Mobile banking na África do Sul: Pode MTN rachar o segundo tempo do mercado em torno de?

MTN África do Sul, segunda maior operadora de rede móvel do país, lançou uma tentativa de alto perfil fresco para entrar no rápido crescimento do mercado de serviços financeiros móveis.

A rede fez uma parceria com o Banco Africano Sul de Atenas, bem como varejistas Pick n Pay and Stores Boxer para introduzir Mobile Money, anunciou na semana passada.

Mobile Money é operado pela TYME, um canal de distribuição do Banco de Atenas Sul-Africano. O serviço permite que os clientes façam pagamentos a partir de seus telefones celulares, incluindo as transferências de pessoa para pessoa dinheiro, bem como a compra pré-pago de energia elétrica e comprovantes de tempo de antena.

Vodafone subsidiária Vodacom tem ligado primeira rede LTE do país, na cidade de Joanesburgo.

Os clientes também podem pagar por compras e sacar dinheiro em lojas de Pagamento e Boxer usando seus telefones Pick n. O serviço é gratuito para os clientes MTN com o que a rede descreve como taxas de transação “mínimas” aplicável a determinados serviços para clientes não-MTN. Ao baixar os limites de transação, MTN está apontando o serviço em mais pobres, sem conta bancária sul-africanos.

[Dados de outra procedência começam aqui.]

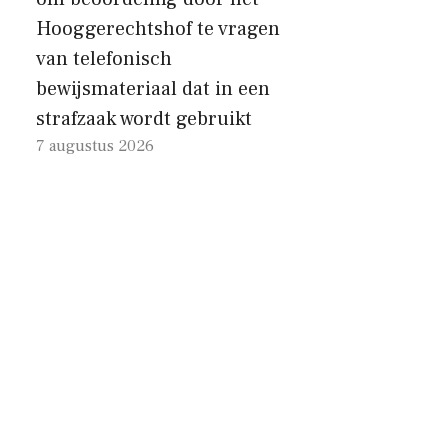
Hooggerechtshof te vragen
van telefonisch
bewijsmateriaal dat in een
strafzaak wordt gebruikt
7 augustus 2026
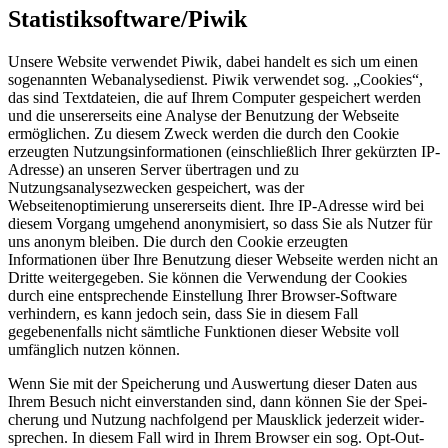
Statistiksoftware/Piwik
Unsere Website verwendet Piwik, dabei handelt es sich um einen
sogenannten Webanalysedienst. Piwik verwendet sog. „Cookies“,
das sind Textdateien, die auf Ihrem Computer gespeichert werden
und die unsererseits eine Analyse der Benutzung der Webseite
ermöglichen. Zu diesem Zweck werden die durch den Cookie
erzeugten Nutzungsinformationen (einschließlich Ihrer gekürzten IP-
Adresse) an unseren Server übertragen und zu
Nutzungsanalysezwecken gespeichert, was der
Webseitenoptimierung unsererseits dient. Ihre IP-Adresse wird bei
diesem Vorgang umge­hend anony­mi­siert, so dass Sie als Nutzer für
uns anonym bleiben. Die durch den Cookie erzeugten
Informationen über Ihre Benutzung dieser Webseite werden nicht an
Dritte weitergegeben. Sie können die Verwendung der Cookies
durch eine entsprechende Einstellung Ihrer Browser-Software
verhindern, es kann jedoch sein, dass Sie in diesem Fall
gegebenenfalls nicht sämtliche Funktionen dieser Website voll
umfänglich nutzen können.
Wenn Sie mit der Spei­che­rung und Aus­wer­tung die­ser Daten aus
Ihrem Besuch nicht ein­ver­stan­den sind, dann kön­nen Sie der Spei­
che­rung und Nut­zung nachfolgend per Maus­klick jederzeit wider­
spre­chen. In diesem Fall wird in Ihrem Browser ein sog. Opt-Out-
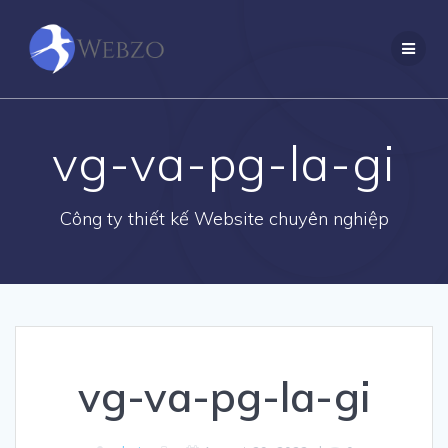
Skip
to
content
vg-va-pg-la-gi
Công ty thiết kế Website chuyên nghiệp
vg-va-pg-la-gi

MTN tem parceria com a Pick n Pay e lojas Boxer, porque eles têm um alcance de massa em todo o país para garantir que o serviço é o mais acessível possível, Brian Gouldie, diretor de vendas ao consumidor em MTN África do Sul, disse.

bancos sul-africanos têm esculpida uma posição forte no; de dinheiro móvel, – e os operadores estão lutando para recuperar o atraso. Quatro grandes bancos First National Bank, por exemplo, anunciou na sexta-feira que tem visto mais de R1.6 bilhões (cerca de US $ 180 milhões) em transações este ano, de 1,7 milhões de clientes no seu serviço de transferência de dinheiro móvel e pagamentos eWallet.

Esta não é a primeira vez MTN África do Sul tentou quebrar o; pagamentos móveis; e mercado bancário. O operador de rede lançou uma joint venture bancárias com o Standard Bank em 2005 e, em seguida, silenciosamente vendeu sua participação na empresa para o banco, alguns anos depois.

Seu rival, Vodafone subsidiária Vodacom, também tem lutado para ganhar espaço no mercado de serviços financeiros do Sul Africano desde que lançou a solução de dinheiro móvel M-Pesa em parceria com Nedbank em 2010.

pagamentos móveis Então, o que se a Apple não tem tudo planejado? Até agora, nem tem qualquer outra pessoa, e isso não é provável mudar em breve.

Por outro lado, os operadores de rede em outros países africanos construíram negócios prosperando em serviços financeiros móveis, especialmente as transferências de dinheiro. Para Safaricom exemplo do Quênia – também uma empresa Vodafone – surgiu como uma grande força no mercado de serviços financeiros do país usando seu produto M-Pesa.

receitas M-Pesa cresceu 32 por cento no ano-a-ano para dar conta de 18 por cento da receita total da Safaricom para o primeiro semestre do ano fiscal de 2013 – mais de SMS e de dados combinados. O serviço também contribuiu 12,6 por cento a receita de serviços da Vodacom Tanzania para a mais recente meia-exercício. O Grupo Vodacom pretende rollout serviços de transferência de dinheiro similares na República Democrática do Congo, Moçambique e Lesoto nos próximos nove meses.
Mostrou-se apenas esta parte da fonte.